Choix économiques du Maroc : l’heure du bilan

Le Maroc est un pays qui étonne à bien des égards. Nous lançons de grands projets et concevons d’ambitieux plans de développement par secteur, censés transformer le pays et son économie, et pourtant nos taux de croissance restent dans la moyenne historique et continuent de dépendre de la générosité du ciel. Nous voulons être la locomotive de l'Afrique et sa porte d'entrée pour les investisseurs étrangers, alors que nous créons moins de richesses que la moyenne du continent. Le problème central de tout modèle de croissance est d’en partager les fruits. Le nôtre est que cette croissance est molle et versatile et que nous avons commencé à répartir prématurément le peu de richesses que nous avons créées. Notre pays a d’abord un problème de création de richesse, puis de sa répartition et enfin de sa mesure ; problème exacerbé par les politiques économiques adoptées durant la dernière décennie.

Un contexte singulièrement favorable et une opportunité historique ratée

Au début des années 2000, le Maroc avait bénéficié d’une conjoncture extrêmement favorable, liée à la concomitance de plusieurs événements propices. Les caisses de l’État étaient pleines, en raison de l’attribution de la deuxième licence GSM et du programme de privatisations des plus grosses participations de l’État (Maroc Telecom, Régie des tabacs et Banque Populaire). D’autre part, les comptes extérieurs ont été considérablement dopés par l’augmentation significative des transferts des MRE, la poussée des recettes du tourisme et les prix fort intéressants des phosphates à l’export, tandis que les sorties de devises avaient été limitées par les niveaux de cours particulièrement bas du pétrole (17,92 $ en 1999 contre 104,62 $ en août 2014). Enfin, l'économie mondiale avait enregistré en 2000 l'une de ses meilleures performances depuis le premier choc pétrolier de 1973. Le taux de croissance du PIB mondial de 5% correspondait à un rythme observé seulement quatre fois au cours du dernier quart du vingtième siècle. En somme, un contexte idéal pour adopter une politique de rupture et de décollage industriel, mais les choix économiques et leur mise en œuvre ont hélas failli.

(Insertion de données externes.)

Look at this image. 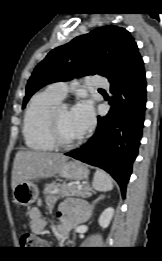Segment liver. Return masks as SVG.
<instances>
[{"mask_svg":"<svg viewBox=\"0 0 162 261\" xmlns=\"http://www.w3.org/2000/svg\"><path fill=\"white\" fill-rule=\"evenodd\" d=\"M68 157L58 153L18 151L12 169V189L19 183L55 176Z\"/></svg>","mask_w":162,"mask_h":261,"instance_id":"liver-1","label":"liver"}]
</instances>
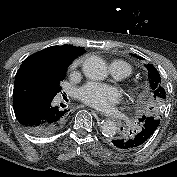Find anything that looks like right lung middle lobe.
I'll return each mask as SVG.
<instances>
[{
	"instance_id": "right-lung-middle-lobe-1",
	"label": "right lung middle lobe",
	"mask_w": 177,
	"mask_h": 177,
	"mask_svg": "<svg viewBox=\"0 0 177 177\" xmlns=\"http://www.w3.org/2000/svg\"><path fill=\"white\" fill-rule=\"evenodd\" d=\"M66 71L50 78H40L35 75H31L25 78L19 86L23 89H29L39 94L56 96L60 92V81L65 77Z\"/></svg>"
}]
</instances>
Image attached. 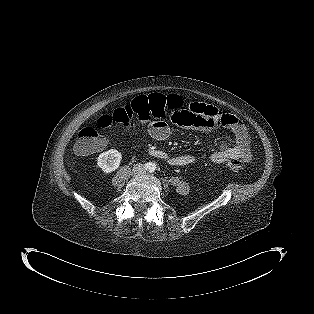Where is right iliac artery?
Masks as SVG:
<instances>
[{
	"label": "right iliac artery",
	"mask_w": 314,
	"mask_h": 314,
	"mask_svg": "<svg viewBox=\"0 0 314 314\" xmlns=\"http://www.w3.org/2000/svg\"><path fill=\"white\" fill-rule=\"evenodd\" d=\"M151 167H152V166H151L150 163H146L144 168H145V169H150Z\"/></svg>",
	"instance_id": "right-iliac-artery-1"
}]
</instances>
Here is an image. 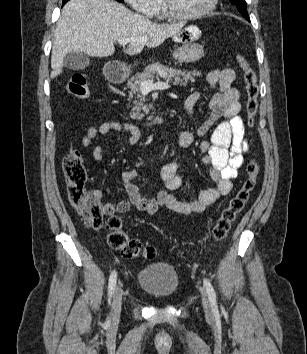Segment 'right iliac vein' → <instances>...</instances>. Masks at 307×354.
I'll return each instance as SVG.
<instances>
[{
  "label": "right iliac vein",
  "mask_w": 307,
  "mask_h": 354,
  "mask_svg": "<svg viewBox=\"0 0 307 354\" xmlns=\"http://www.w3.org/2000/svg\"><path fill=\"white\" fill-rule=\"evenodd\" d=\"M122 294L123 290L121 286H117L114 297H113V302H112V320L116 321L120 317L121 313V305H122Z\"/></svg>",
  "instance_id": "obj_1"
}]
</instances>
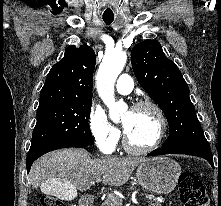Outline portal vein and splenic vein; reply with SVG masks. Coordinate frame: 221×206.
Returning a JSON list of instances; mask_svg holds the SVG:
<instances>
[{
	"instance_id": "18ae733b",
	"label": "portal vein and splenic vein",
	"mask_w": 221,
	"mask_h": 206,
	"mask_svg": "<svg viewBox=\"0 0 221 206\" xmlns=\"http://www.w3.org/2000/svg\"><path fill=\"white\" fill-rule=\"evenodd\" d=\"M109 197L113 198L111 194H109ZM153 198H154L153 196H148V199H150V200Z\"/></svg>"
}]
</instances>
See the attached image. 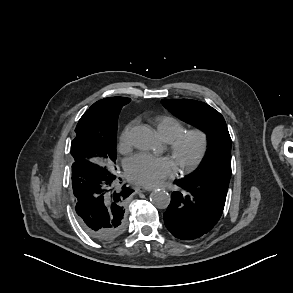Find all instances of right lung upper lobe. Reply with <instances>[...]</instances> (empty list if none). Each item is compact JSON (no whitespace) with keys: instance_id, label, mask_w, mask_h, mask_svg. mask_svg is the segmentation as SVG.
Wrapping results in <instances>:
<instances>
[{"instance_id":"1","label":"right lung upper lobe","mask_w":293,"mask_h":293,"mask_svg":"<svg viewBox=\"0 0 293 293\" xmlns=\"http://www.w3.org/2000/svg\"><path fill=\"white\" fill-rule=\"evenodd\" d=\"M131 99L126 97H110L94 103L81 117L78 123L79 129H96L99 134H108L114 126V113L128 104ZM74 162L88 161L96 163V156L93 154L79 153Z\"/></svg>"}]
</instances>
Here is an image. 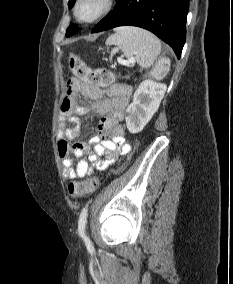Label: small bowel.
<instances>
[{"label":"small bowel","mask_w":233,"mask_h":284,"mask_svg":"<svg viewBox=\"0 0 233 284\" xmlns=\"http://www.w3.org/2000/svg\"><path fill=\"white\" fill-rule=\"evenodd\" d=\"M130 95V86L124 84H114L107 90H102L78 78L69 80L66 94L60 105V117L70 126L63 128L58 142L63 177L66 180L87 176L94 169L104 170L119 154L130 151V145L125 142L124 131L120 125L130 101ZM79 97L90 99L92 110L101 115L99 134L91 138L89 143L70 144L68 140L79 135V117L88 112V108L79 102ZM83 156L86 158H82ZM102 156H104L103 159ZM77 158L82 159L76 163Z\"/></svg>","instance_id":"1"}]
</instances>
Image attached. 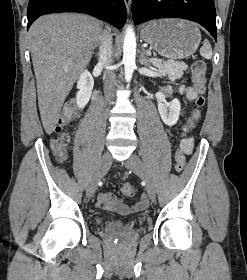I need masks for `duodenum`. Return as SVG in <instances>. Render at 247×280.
<instances>
[{
    "instance_id": "obj_1",
    "label": "duodenum",
    "mask_w": 247,
    "mask_h": 280,
    "mask_svg": "<svg viewBox=\"0 0 247 280\" xmlns=\"http://www.w3.org/2000/svg\"><path fill=\"white\" fill-rule=\"evenodd\" d=\"M96 98H97V92L95 91V92H93V94H92V101H95Z\"/></svg>"
}]
</instances>
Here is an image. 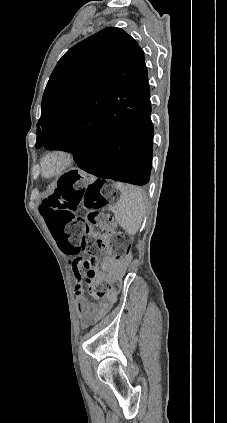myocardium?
Listing matches in <instances>:
<instances>
[{
    "mask_svg": "<svg viewBox=\"0 0 227 423\" xmlns=\"http://www.w3.org/2000/svg\"><path fill=\"white\" fill-rule=\"evenodd\" d=\"M57 159L58 167L52 173H47L46 165L49 160ZM76 164V155L73 151L64 147H55L47 150L40 160V167L42 176L47 179L59 177L70 171Z\"/></svg>",
    "mask_w": 227,
    "mask_h": 423,
    "instance_id": "myocardium-1",
    "label": "myocardium"
}]
</instances>
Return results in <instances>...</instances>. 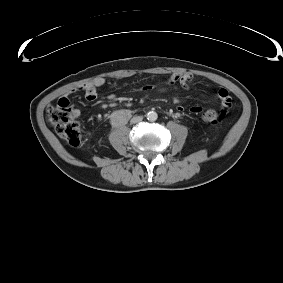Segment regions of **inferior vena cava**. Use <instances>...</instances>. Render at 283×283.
Here are the masks:
<instances>
[{
  "instance_id": "1",
  "label": "inferior vena cava",
  "mask_w": 283,
  "mask_h": 283,
  "mask_svg": "<svg viewBox=\"0 0 283 283\" xmlns=\"http://www.w3.org/2000/svg\"><path fill=\"white\" fill-rule=\"evenodd\" d=\"M143 120L142 116H135L131 119V123H138Z\"/></svg>"
}]
</instances>
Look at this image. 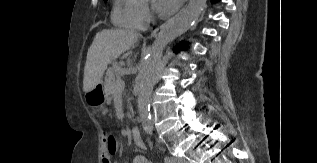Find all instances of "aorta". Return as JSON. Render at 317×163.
I'll list each match as a JSON object with an SVG mask.
<instances>
[{
	"label": "aorta",
	"instance_id": "aorta-1",
	"mask_svg": "<svg viewBox=\"0 0 317 163\" xmlns=\"http://www.w3.org/2000/svg\"><path fill=\"white\" fill-rule=\"evenodd\" d=\"M207 0H190L184 12L170 20L152 44L140 71L141 84L138 96V112L143 126H150V99L156 83L159 63L165 47L184 34L197 21Z\"/></svg>",
	"mask_w": 317,
	"mask_h": 163
}]
</instances>
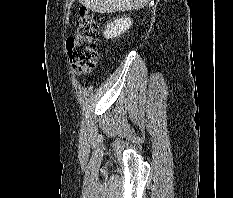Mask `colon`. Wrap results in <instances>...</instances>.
<instances>
[{"label": "colon", "instance_id": "1", "mask_svg": "<svg viewBox=\"0 0 233 198\" xmlns=\"http://www.w3.org/2000/svg\"><path fill=\"white\" fill-rule=\"evenodd\" d=\"M98 26L93 15L82 8L76 22V28L67 39L70 62L79 75L90 72L97 63L96 39Z\"/></svg>", "mask_w": 233, "mask_h": 198}]
</instances>
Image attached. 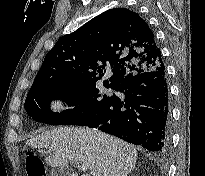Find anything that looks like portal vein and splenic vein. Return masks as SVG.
I'll list each match as a JSON object with an SVG mask.
<instances>
[{
    "mask_svg": "<svg viewBox=\"0 0 205 176\" xmlns=\"http://www.w3.org/2000/svg\"><path fill=\"white\" fill-rule=\"evenodd\" d=\"M77 167L79 169H81L83 172L87 171V167L85 165H82V164H79V163H76Z\"/></svg>",
    "mask_w": 205,
    "mask_h": 176,
    "instance_id": "1",
    "label": "portal vein and splenic vein"
}]
</instances>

Les grands projets d’infrastructure : du pain béni, mais pas pour le Maroc

Le discours est devenu classique. À chaque fois qu’on parle de croissance, les «experts» de la politique économique nous renvoient à l’importance des projets d’infrastructure réalisés. Si la dépense publique, associée à ces projets, est l’une des trois sources de croissance dans une économie ouverte (les deux autres étant la demande privée et la demande extérieure) et que ces infrastructures ont changé la face du Maroc, il n’en demeure pas qu’il y a une question qui se pose. Comment expliquer qu’avec tous ces investissements, la croissance est restée si timorée, qu’elle nous rappelle celle des années de l’ajustement structurel ? Et pour cause, les grands projets d’infrastructure ont servi juste à financer la relance économique des pays fournisseurs, et les plans sectoriels à rémunérer les cabinets de conseil qui les ont conçus. La relance par la dépense publique et les gros travaux d’infrastructure, prônée depuis 2000, n’est favorable qu’à deux conditions. Il faut que ces grands projets soient menés par des entreprises locales (marocaines ou étrangères basées au Maroc), exerçant des effets d’entrainement sur les secteurs en amont et aval, créant ainsi des emplois locaux, générant de la demande, elle-même satisfaite, en grande partie, par une offre locale. La seconde condition est que la dépense publique cible des projets, tels que l’éducation, la télécommunication, l’énergie et le transport, de nature à réduire le coût des facteurs de production et donc à améliorer la compétitivité des entreprises, les amenant à réinvestir et à créer des emplois et de la richesse. La première condition est utile ponctuellement et à court terme pour donner un stimulus à l’économie, en temps de récession ; la seconde doit correspondre à une vision intégrée à plus long terme visant à soutenir la compétitivité de nos entreprises. Or, le fait que ces projets soient, en grande partie, sous-traités à l’étranger (y compris l’idée même du projet !) et en l’absence d’une doctrine économique forte, les pays fournisseurs ont eu la relance et nous avons eu le déficit budgétaire et la pénurie en devises. Nous avons investi, ils ont profité.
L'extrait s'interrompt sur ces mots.